Solarium, Conservatory or Greenhouse – what’s the difference?

Looking to fit a glassed extension to your home, but unsure exactly what it is you’re looking for? We understand. As conservatories and orangeries have become cheaper to build and more comfortable to inhabit thanks to quality modern materials, they’ve become increasingly popular. 

With this popularity has come a huge variety of options — which can prove intimidating or confusing for those just “shopping around”. This article is your guide to understanding the different kinds of glassed extension, allowing you to make an informed decision about extending your home. Read on for more!

What’s a Conservatory?

“Conservatory” is the catch-all term for the most popular design of glassed extension in the UK. In a conservatory, the walls and roof are usually nearly completely made of glass, supported by a frame.

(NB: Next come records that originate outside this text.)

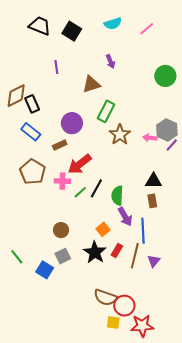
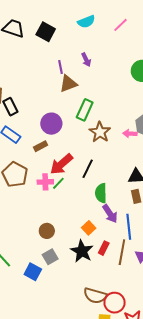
purple line: (56, 67) -> (61, 67), moved
black line: (96, 188) -> (88, 169), moved
green line: (80, 192) -> (58, 183), moved

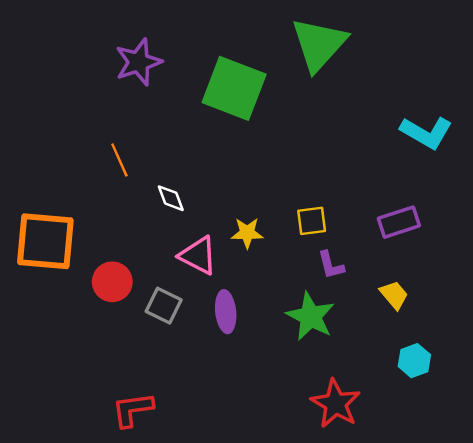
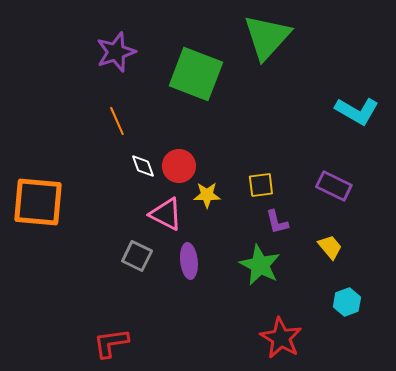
orange line: (119, 160) -> (117, 121), moved
purple rectangle: (399, 222) -> (334, 186), turned 44
red circle: (112, 282) -> (179, 166), moved

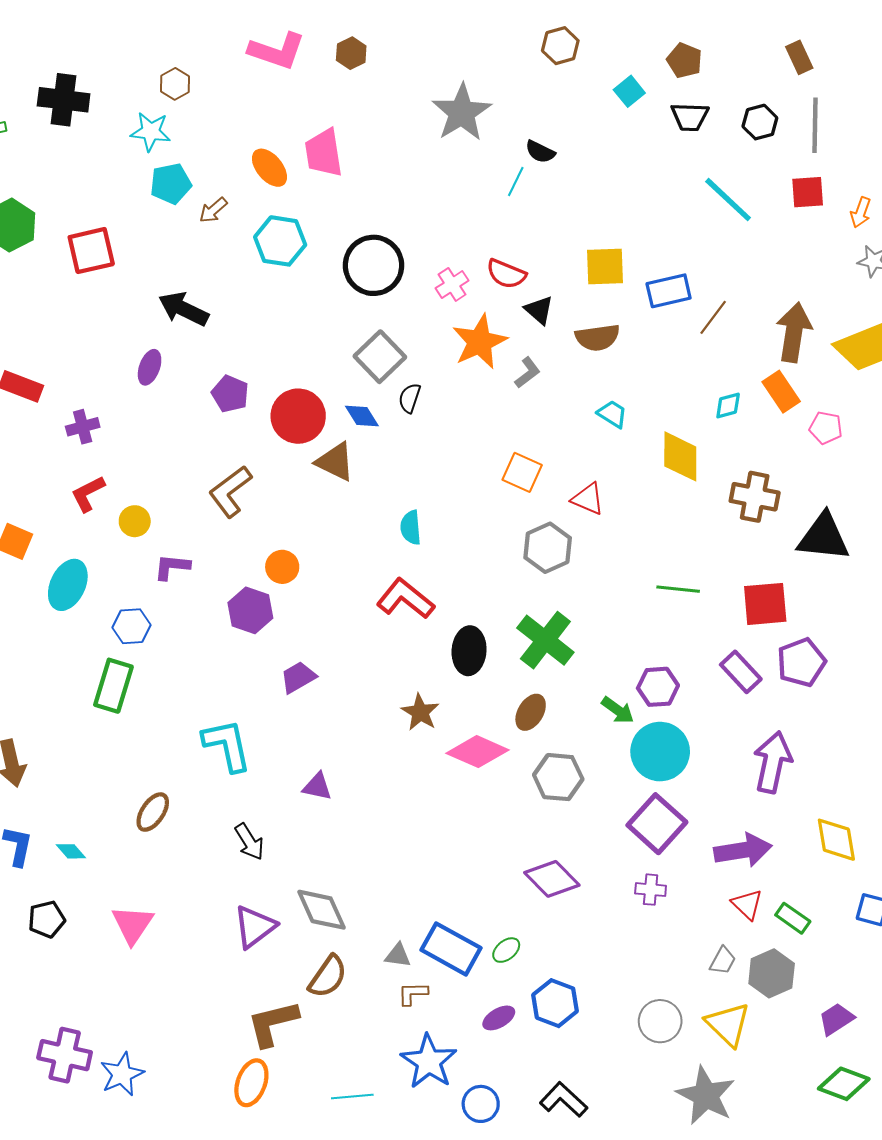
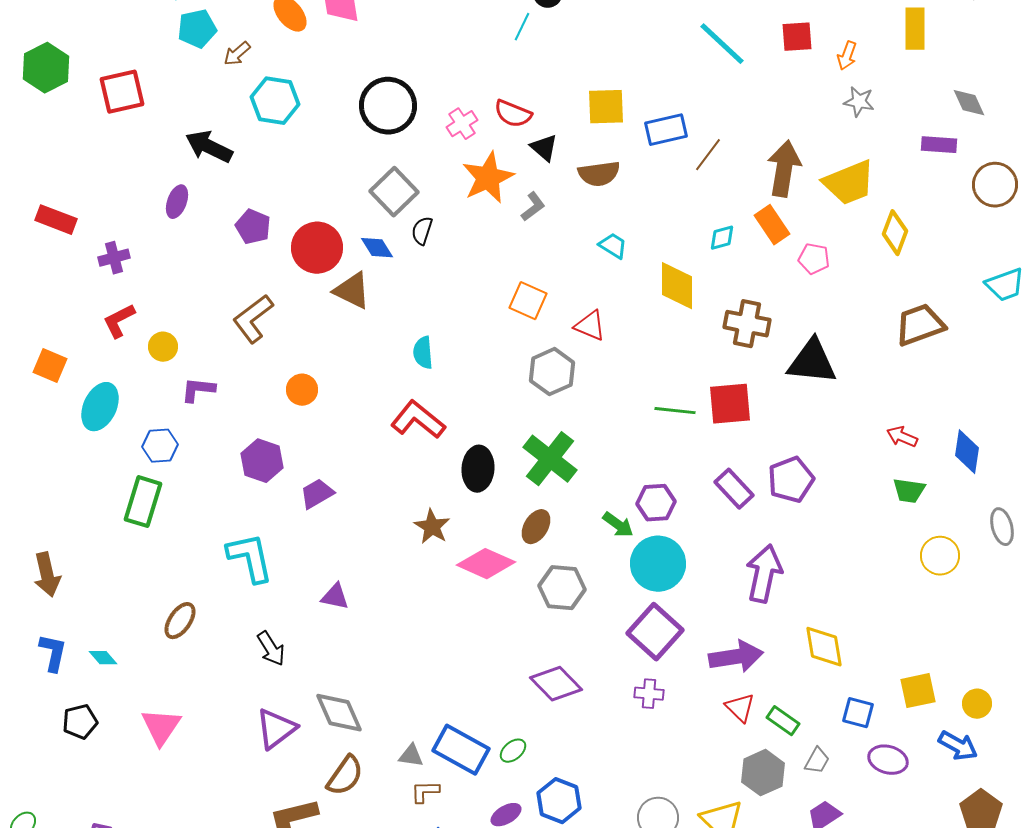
cyan hexagon: (280, 241) -> (275, 101), moved
red square: (765, 604) -> (730, 404), moved
purple hexagon: (250, 610) -> (262, 461), moved
gray trapezoid: (723, 961) -> (817, 761), moved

The extension is attached to the home, and usually feels like a fairly integral part of it — complete with a solid floor, indoor furniture and decoration and central heating.

However, the conservatory’s natural brightness, airy feel and slightly more delicate construction also helps to create a space between the indoor and outdoor, or the home and the garden. Done right, a conservatory can be a really beautiful, versatile space.

While modern materials have come on in leaps and are constantly improving, conservatories can still get a little chilly in winter and a little warm in summer. Some designs get around these problems with sun-trapping technology, frosted roofs and built-in sunshades — at Otter, we can cater to all these needs! 

However, some customers prefer something a little more solid. That’s where orangeries come in, which you can read more about below.

 

What’s an Orangery?

Orangeries were historically a sign of wealth and prestige, as they were originally built by the trendy European aristocracy as large heated glass extensions to grow citrus trees in! 

Nowadays they still retain a hint of their original glamour, but have fortunately become far more widely available! A usual orangery would consist of sweeping glass siding atop a low, solid wall that runs around the perimeter of the extension, with a slightly more solid roof than ordinary conservatories — often incorporating a sophisticated roof lantern.  

Looking for a versatile extension that lets you enjoy your garden’s vistas and fresh air, with additional insulation and the feeling that you’re still fully indoors? Orangeries offer a happy medium between an expensive traditional extension and a slightly less-solid conservatory.

At Otter, our orangeries are available at a variety of price points and in various colours and  finishes. We’ve found this helps our customers to feel freer to follow their ideas — making sure they have the product they want for the price quoted, every time.

 

What’s a Solarium?

Essentially, solariums are enclosed patios that are built either separate from or attached to your home. They’re usually built almost completely out of glass, as they’re not really designed to be used as a fully-fledged room. With that said, they’re still weather-resistant, and usually a good modern solarium is usable all year thanks to brilliantly insulative modern materials.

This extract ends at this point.